In [None]:
import pandas as pd
import numpy as np

Инициализация алгоритмов

In [None]:
from tg.grammar_ru.algorithms.spellcheck import SpellcheckAlgorithm
from tg.grammar_ru.algorithms.repetitions import RepetitionsAlgorithm
from tg.grammar_ru.algorithms.architecture import NlpAlgorithm

spell_check = SpellcheckAlgorithm()
repetitions = RepetitionsAlgorithm()

Текст для проверки

In [None]:
sample_text = 'Привет как дела? Вот туть ест ашибочки в нописании слоф, харашо? А вот тут есть повторение повторение!!!'

In [None]:
from dataclasses import dataclass

@dataclass
class CheckedText:
    text: str
    errors_df: pd.DataFrame

Находим все ошибки в тексе, запустив на нем все алгоритмы

In [None]:
from tg.grammar_ru import Separator

def check_text_for_grammar_errors(text: str) -> CheckedText:
    data_bundle = Separator.build_bundle(text)
    index = data_bundle.src.index
    
    grammar_ru_result = NlpAlgorithm.combine_algorithms(data_bundle, index, spell_check, repetitions)
    return CheckedText(text=sample_text, errors_df=grammar_ru_result)

In [None]:
checked_text = check_text_for_grammar_errors(text=sample_text)
checked_text.errors_df

Визуализация ошибок по типу

In [None]:
from IPython.core.display import HTML

def visualize_errors(checked_text: CheckedText) -> HTML:
    separated_text = Separator.separate_string(checked_text.text)
    merged_df = separated_text.merge(checked_text.errors_df["error_type"], left_on='word_id', right_index=True)
    return Separator.Viewer().highlight(column_name="error_type", value_to_color='auto').to_html_display(merged_df)

In [None]:
visualize_errors(checked_text)

Исправление ошибок в разделенном тексте

In [None]:
from tg.grammar_ru.algorithms.architecture import ErrorTypes

def correct_grammar_errors(checked_text: CheckedText, /, errors_filter: list[ErrorTypes] | None = None) -> pd.DataFrame:
    separated_text = Separator.separate_string(checked_text.text)
    merged_df = separated_text.merge(checked_text.errors_df[["error_type", "suggest"]], left_on='word_id', right_index=True)
    
    def correct_error(word: str, error_type: ErrorTypes, suggest: list[str] | None) -> str:
        if errors_filter is not None and error_type not in errors_filter:
            return word
        
        if suggest is None:
            return f"~{word}~"
        
        return suggest[0]
    
    has_error = ~merged_df['error_type'].isnull()
    merged_df.loc[has_error, "word"] = merged_df.loc[has_error, ["word", "error_type", "suggest"]].apply(lambda x: correct_error(*x), axis=1)
    return merged_df

In [None]:
correct_grammar_errors(checked_text, errors_filter=[ErrorTypes.Stylistic, ErrorTypes.Orthographic])

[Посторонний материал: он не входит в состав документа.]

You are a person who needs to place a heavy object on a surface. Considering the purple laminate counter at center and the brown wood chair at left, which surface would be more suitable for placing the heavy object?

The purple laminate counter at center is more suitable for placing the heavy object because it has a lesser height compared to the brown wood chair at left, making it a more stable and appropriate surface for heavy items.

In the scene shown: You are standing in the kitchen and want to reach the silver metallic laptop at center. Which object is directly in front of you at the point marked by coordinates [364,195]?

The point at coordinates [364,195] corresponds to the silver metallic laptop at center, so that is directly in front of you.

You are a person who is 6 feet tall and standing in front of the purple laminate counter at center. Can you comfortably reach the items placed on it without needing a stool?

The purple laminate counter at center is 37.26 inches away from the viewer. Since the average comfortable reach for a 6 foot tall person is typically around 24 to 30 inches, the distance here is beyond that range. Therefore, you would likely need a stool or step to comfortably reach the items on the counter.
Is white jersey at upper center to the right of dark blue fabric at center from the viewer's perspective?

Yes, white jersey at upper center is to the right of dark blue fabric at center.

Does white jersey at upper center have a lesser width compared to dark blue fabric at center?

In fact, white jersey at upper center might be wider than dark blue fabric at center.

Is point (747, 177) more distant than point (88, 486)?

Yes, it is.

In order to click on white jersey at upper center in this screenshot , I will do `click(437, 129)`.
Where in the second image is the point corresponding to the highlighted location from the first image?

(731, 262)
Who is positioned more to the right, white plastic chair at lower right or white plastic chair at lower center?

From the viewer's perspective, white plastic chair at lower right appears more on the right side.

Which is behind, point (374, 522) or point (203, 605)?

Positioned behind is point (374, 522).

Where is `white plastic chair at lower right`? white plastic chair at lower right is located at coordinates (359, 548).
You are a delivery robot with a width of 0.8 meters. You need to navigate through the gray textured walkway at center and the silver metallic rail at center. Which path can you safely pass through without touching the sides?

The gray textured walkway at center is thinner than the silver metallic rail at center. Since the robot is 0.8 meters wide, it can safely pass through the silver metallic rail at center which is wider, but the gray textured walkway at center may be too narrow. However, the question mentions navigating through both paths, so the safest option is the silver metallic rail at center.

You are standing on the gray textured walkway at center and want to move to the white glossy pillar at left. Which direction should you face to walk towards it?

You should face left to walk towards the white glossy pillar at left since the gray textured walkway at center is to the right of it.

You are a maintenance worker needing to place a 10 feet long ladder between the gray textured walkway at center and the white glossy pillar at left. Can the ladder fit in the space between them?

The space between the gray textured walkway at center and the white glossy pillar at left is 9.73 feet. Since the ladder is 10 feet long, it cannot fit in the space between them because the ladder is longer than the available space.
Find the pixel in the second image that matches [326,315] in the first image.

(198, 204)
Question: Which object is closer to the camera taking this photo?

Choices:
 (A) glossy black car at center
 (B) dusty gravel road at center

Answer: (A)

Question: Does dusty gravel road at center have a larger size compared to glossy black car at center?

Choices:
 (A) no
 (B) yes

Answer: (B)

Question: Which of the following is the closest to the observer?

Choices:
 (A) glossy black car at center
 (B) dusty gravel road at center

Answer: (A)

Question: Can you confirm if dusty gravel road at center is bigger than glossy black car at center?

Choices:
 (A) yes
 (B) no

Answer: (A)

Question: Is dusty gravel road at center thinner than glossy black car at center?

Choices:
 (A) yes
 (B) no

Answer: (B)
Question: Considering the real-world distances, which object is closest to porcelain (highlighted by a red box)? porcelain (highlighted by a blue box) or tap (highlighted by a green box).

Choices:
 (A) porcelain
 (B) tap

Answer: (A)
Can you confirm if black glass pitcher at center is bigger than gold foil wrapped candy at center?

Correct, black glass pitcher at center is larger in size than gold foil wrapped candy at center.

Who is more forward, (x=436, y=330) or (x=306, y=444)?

### end-to-end исправление ошибок

In [None]:
def correct_grammar_errors_in_text(text: str) -> str:
    checked_text: CheckedText = check_text_for_grammar_errors(text)
    corrected_text_df = correct_grammar_errors(checked_text)
    return Separator.Viewer().to_text(corrected_text_df)

In [None]:
correct_grammar_errors_in_text(sample_text)